Roland Koch will gehen

11 Jahre außerordentliches Vergnügen als Ministerpräsident und CDU-Landesvorsitzender sind ihm genug

Ein Zwischenruf von Kurt J. Heinz

(MEDRUM) Roland Koch (CDU), Mitglied des Hessischen Landtages, Ministerpräsident Hessens und Vorsitzender der hessischen CDU, erklärte gestern seinen vorzeitigen Rückzug aus der Politik. Politik sei nicht sein Leben, erklärte Koch.

In der öffentlichen Diskussion ist es nichts Ungewöhnliches, daß Politiker Rücktritte oder einen Rückzug aus der Politik vollziehen. Der Nachrichtenwert solcher Meldungen ist meist hoch, vor allem wenn es sich um überraschende Rückzüge wie bei Koch oder dem ehemaligen SPD-Politiker Oscar Lafontaine handelt. So ist auch die gestrige Rücktrittsankündigung für viele Kommentatoren Anlaß, die Verhältnisse in der Bundes-CDU zu betrachten, die Beweggründe Kochs zu erforschen und über Konsequenzen nachzudenken, die sein Rücktritt für die weitere Entwicklung der CDU haben könnte. Dabei kommt ein Aspekt zu kurz, der aus der Sicht des Wählers und aus der Sicht des Verhältnisses von Koch zum Wähler Betrachtung verdient.

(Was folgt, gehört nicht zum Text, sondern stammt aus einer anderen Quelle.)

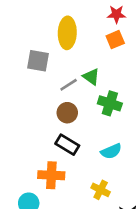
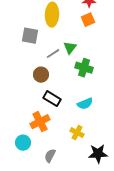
green triangle: (91, 77) -> (70, 48), turned 32
brown circle: (67, 113) -> (41, 75), moved
orange cross: (51, 175) -> (40, 122), turned -30

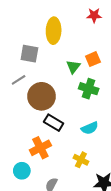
orange square: (88, 20) -> (93, 59), moved
gray line: (53, 54) -> (19, 80), moved
brown circle: (41, 75) -> (42, 96), size x1.6

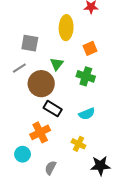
yellow ellipse: (54, 31) -> (66, 28), moved
green triangle: (73, 67) -> (57, 64), moved

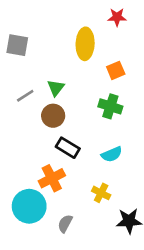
gray square: (30, 43) -> (17, 45), moved
green triangle: (57, 64) -> (56, 88), moved
brown circle: (41, 84) -> (53, 116), size x0.7
cyan circle: (23, 154) -> (29, 206), size x1.6

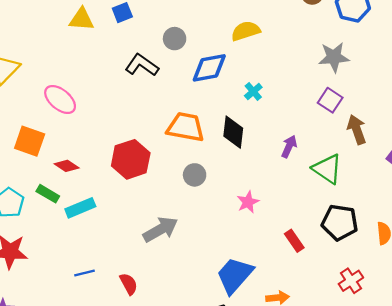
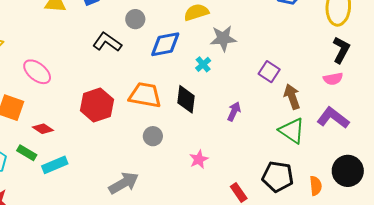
gray star: (334, 57) -> (223, 38), moved
red hexagon: (131, 159) -> (97, 105), moved
green triangle: (327, 169) -> (292, 131), moved

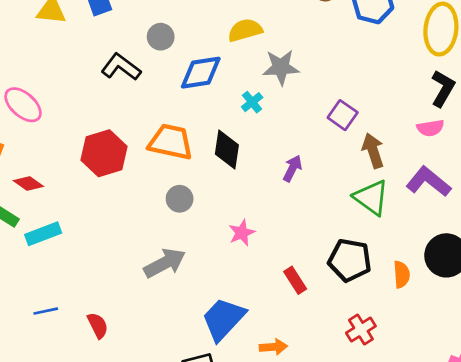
gray arrow: (124, 183) -> (165, 263), moved

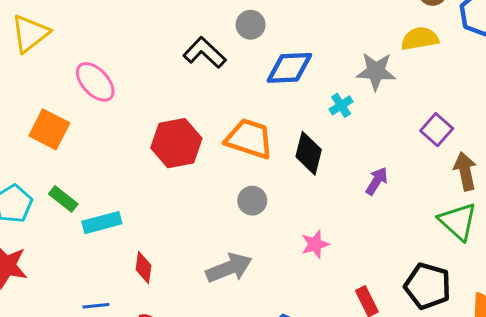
yellow semicircle: (245, 30) -> (420, 39), moved
red diamond: (28, 184) -> (143, 268), moved, turned 56

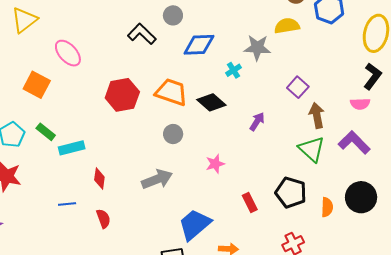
black diamond: (309, 153) -> (211, 102), turned -64

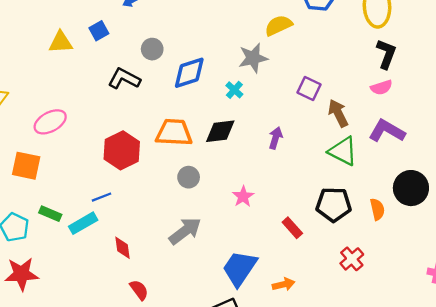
pink ellipse: (68, 53) -> (50, 122), turned -60
black diamond: (211, 102) -> (220, 131), turned -32
blue line: (67, 204) -> (101, 197), moved

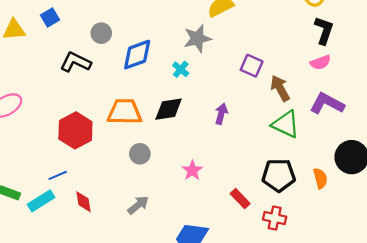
gray arrow: (185, 231) -> (138, 205), size x0.7
red diamond: (123, 248) -> (84, 202), moved
red cross: (352, 259) -> (275, 218), moved, turned -35

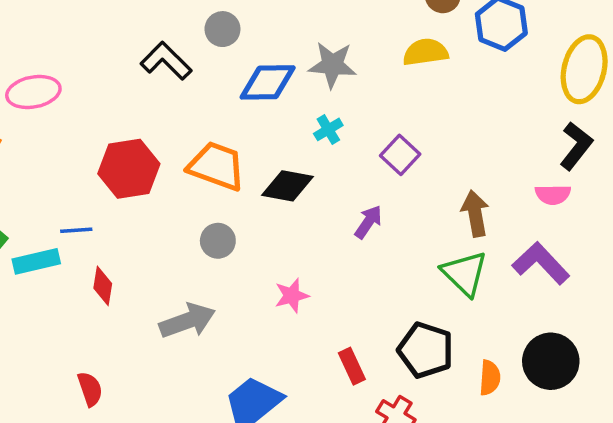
gray star: (197, 39) -> (332, 65), moved
purple square: (252, 66) -> (400, 155), moved
gray arrow: (138, 205) -> (187, 321), size x1.4

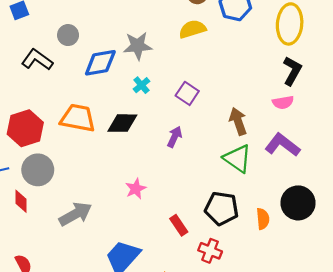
gray circle: (218, 241) -> (38, 170), moved, size x1.5

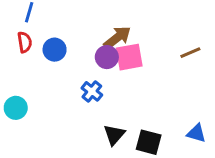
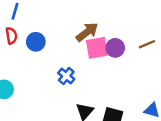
purple circle: (107, 57) -> (115, 48), moved

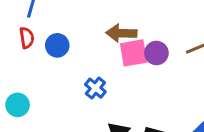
brown arrow: (87, 32) -> (121, 33), turned -140

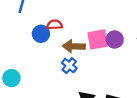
brown arrow: (121, 33) -> (74, 46), moved
red semicircle: (27, 38) -> (55, 25), moved, turned -84

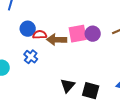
red semicircle: (55, 25) -> (40, 35), moved
blue cross: (69, 66) -> (31, 57), moved

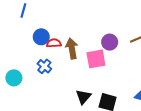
pink square: (78, 34) -> (96, 59), moved
brown arrow: (57, 40) -> (72, 48), turned 78

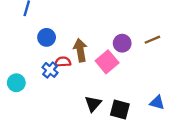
red semicircle: (54, 43) -> (63, 62), moved
pink square: (96, 59) -> (107, 62), turned -30

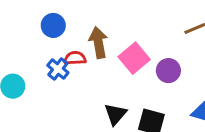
purple circle: (122, 43) -> (168, 71), moved

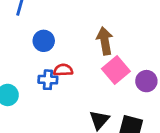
brown arrow: (98, 43) -> (105, 41), moved
blue cross: (58, 69) -> (48, 80), turned -36

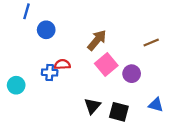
blue circle: (44, 41) -> (46, 30), moved
brown arrow: (105, 41) -> (97, 40), turned 50

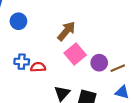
brown line: (151, 42) -> (118, 68), moved
red semicircle: (62, 64) -> (38, 67), moved

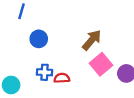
blue circle: (18, 21) -> (39, 39), moved

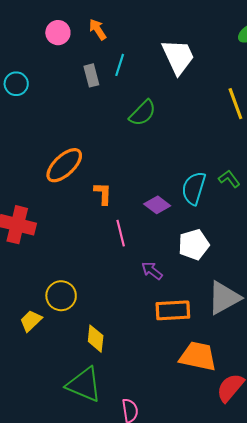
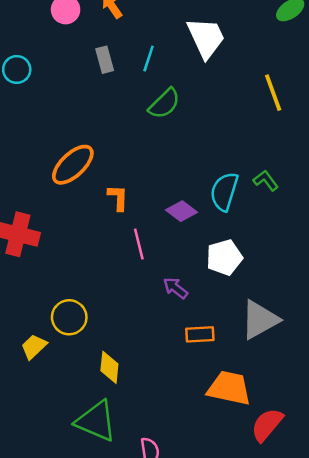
cyan line: (120, 65) -> (149, 58), moved
orange rectangle: (173, 310) -> (200, 334), size x0.7

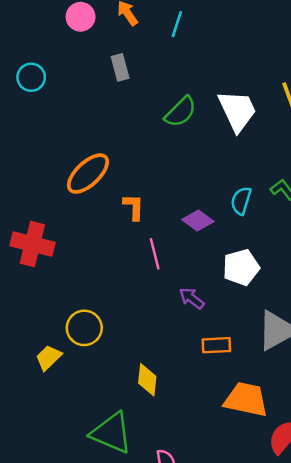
white trapezoid: (206, 38) -> (237, 111), moved
cyan line: (149, 58) -> (177, 24), moved
cyan semicircle: (224, 192) -> (241, 201), size x0.7
yellow diamond: (109, 367) -> (147, 380), moved

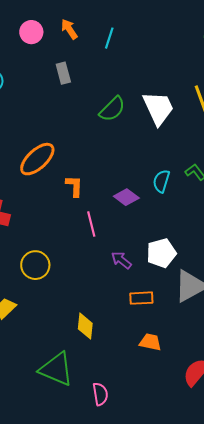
white pentagon: (241, 267) -> (161, 253), moved
yellow circle: (84, 328) -> (35, 265), moved
orange trapezoid: (246, 400) -> (150, 342), moved, size x0.6

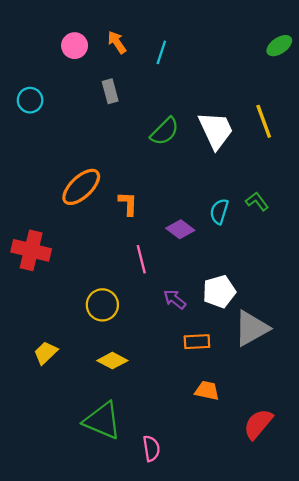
orange L-shape: (74, 186) -> (128, 204), moved
yellow circle: (35, 265) -> (102, 305), moved
yellow diamond: (85, 326) -> (112, 361), moved, turned -68

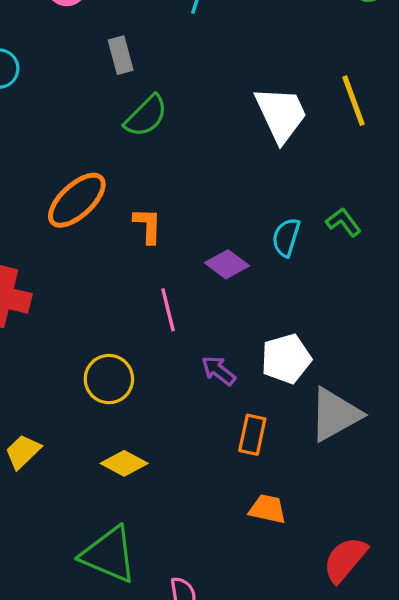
green semicircle: (165, 131) -> (146, 116), moved
orange rectangle: (197, 342) -> (252, 435), turned -75

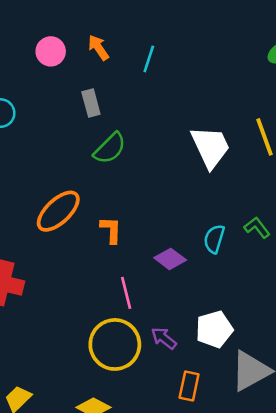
yellow circle: (109, 379) -> (115, 344), moved, size x1.4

Roland Koch wurde am 18. Januar 2009 in den Hessischen Landtag gewählt. Koch hatte für den Wahlkreis 32 - Main-Taunus I kandidiert. Von den Wählern seines Wahlkreises erhielt er die Mehrheit der Stimmen und zog als Abgeordneter der 18. Legislaturperiode in den Hessischen Landtag ein, der für die Dauer von 2009 bis 2014 gewählt wurde. Für diese Aufgabe hatte sich Koch bei der Landtagswahl als Kandidat gestellt. Auf seiner Internetseite ist dementsprechend zu lesen: "Im Hessischen Landtag vertritt er als Abgeordneter die Städte und Gemeinden Eschborn, Schwalbach, Bad Soden, Sulzbach, Liederbach, Kelkheim und Eppstein."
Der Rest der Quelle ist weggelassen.